The horrors birthed themselves from the quarries. Those who first dug deep into the earth and stone found them sleeping there and woke them, and were driven mad by their hideousness, and then mated with them, and if they did not then die from the shame, brought others back with them. These orgiastic frenzies of worship and lust and annihilation might go on for days or even weeks. It was said by some that their cities were so vast and so unspeakable that they broke the human mind…”
—“A Tale of a Hollow Earth,”
by Garland William Stevens,
originally published in Weird Tales, 1934,
reprinted 2013 in Lost Worlds: The Weird Tales
of Garland William Stevens,
edited by Catherine J. Framer,
published by Gloaming Press
Back in the car, Marisol was still laughing and shaking her head. Of all the reactions Catherine expected— shock, horror, concern—this was not one of them. “You have been working too hard,” she said.

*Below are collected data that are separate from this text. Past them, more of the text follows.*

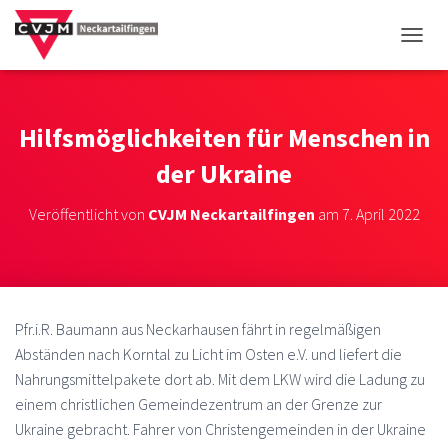
NAVIG
Hilfsmöglichkeiten für Menschen in
der Ukraine
Veröffentlicht von
CVJM Neckartailfingen
am
7. April 2022
Pfr.i.R. Baumann aus Neckarhausen fährt in regelmäßigen
Abständen nach Korntal zu Licht im Osten e.V. und liefert die
Nahrungsmittelpakete dort ab. Mit dem LKW wird die Ladung zu
einem christlichen Gemeindezentrum an der Grenze zur
Ukraine gebracht. Fahrer von Christengemeinden in der Ukraine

“I bet when you shut your eyes at night all you see is Stevens’s manuscripts, and now you’re seeing hundred-year-old statues in living men’s faces. Maybe what you need is a live dude for a night or two …”
“I’m serious,” Catherine said for the third time. “Look, you’ll see when we get out there.”
“I’m sorry,” Marisol said. “I’m not making fun of you, I swear. It just sounds crazy. You know what? I bet this dude totally looks like that statue back there. I don’t even know why it cracked me up so much; it just did. You know how those things happen. It’s like when I was a kid, we noticed my brother looked just like the boy on that one commercial— Hey, are you okay to drive?”
Catherine’s hands were shaking. She lay them flat on the steering wheel to still them. “I’m okay,” she said. “I’m just a little freaked out. You know, I’ve been here so many times. I’ve got sketches of that thing—Stevens was intrigued
with stories of it even though he never saw it himself because it was destroyed the same year of his birth, and they didn’t find it till decades after he was dead. That was the thing that was in the back of my mind yesterday, the thing that was bothering me. The caretaker’s—his resemblance. That’s all.”
“Yep,” Marisol said. “Look, I seriously doubt the caretaker is a golem. Or a homunculus. Or whatever it is he would be. I think we can clear that up right here and now.”
“You know what?” Catherine said suddenly. “I don’t think it’s such a good idea after all, us going out there. You were right.”
She could feel Marisol’s incredulous gaze on her without even turning her head.